EXTRACTED MATERIAL —
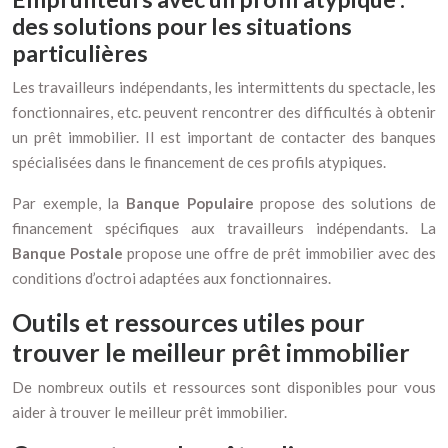
des solutions pour les situations
particulières
Les travailleurs indépendants, les intermittents du spectacle, les
fonctionnaires, etc. peuvent rencontrer des difficultés à obtenir
un prêt immobilier. Il est important de contacter des banques
spécialisées dans le financement de ces profils atypiques.
Par exemple, la
Banque Populaire
propose des solutions de
financement spécifiques aux travailleurs indépendants. La
Banque Postale
propose une offre de prêt immobilier avec des
conditions d’octroi adaptées aux fonctionnaires.
Outils et ressources utiles pour
trouver le meilleur prêt immobilier
De nombreux outils et ressources sont disponibles pour vous
aider à trouver le meilleur prêt immobilier.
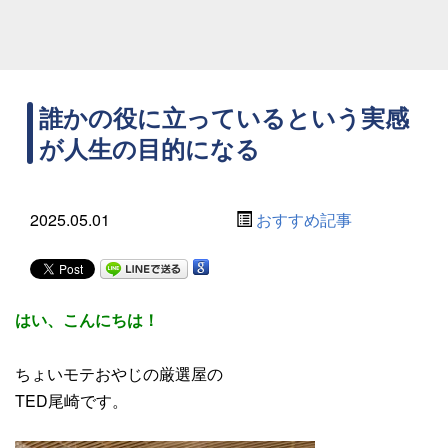
誰かの役に立っているという実感
が人生の目的になる
2025.05.01
おすすめ記事
はい、こんにちは！
ちょいモテおやじの厳選屋の
TED尾崎です。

PROBLEM DESCRIPTION —
When you transcribe the entries above, begin at their first line, end with the line containing "conditions d’octroi adaptées", and copy each line exactly without any picture.

RESULT OF THE TASK —
des solutions pour les situations
particulières
Les travailleurs indépendants, les intermittents du spectacle, les
fonctionnaires, etc. peuvent rencontrer des difficultés à obtenir
un prêt immobilier. Il est important de contacter des banques
spécialisées dans le financement de ces profils atypiques.
Par exemple, la
Banque Populaire
propose des solutions de
financement spécifiques aux travailleurs indépendants. La
Banque Postale
propose une offre de prêt immobilier avec des
conditions d’octroi adaptées aux fonctionnaires.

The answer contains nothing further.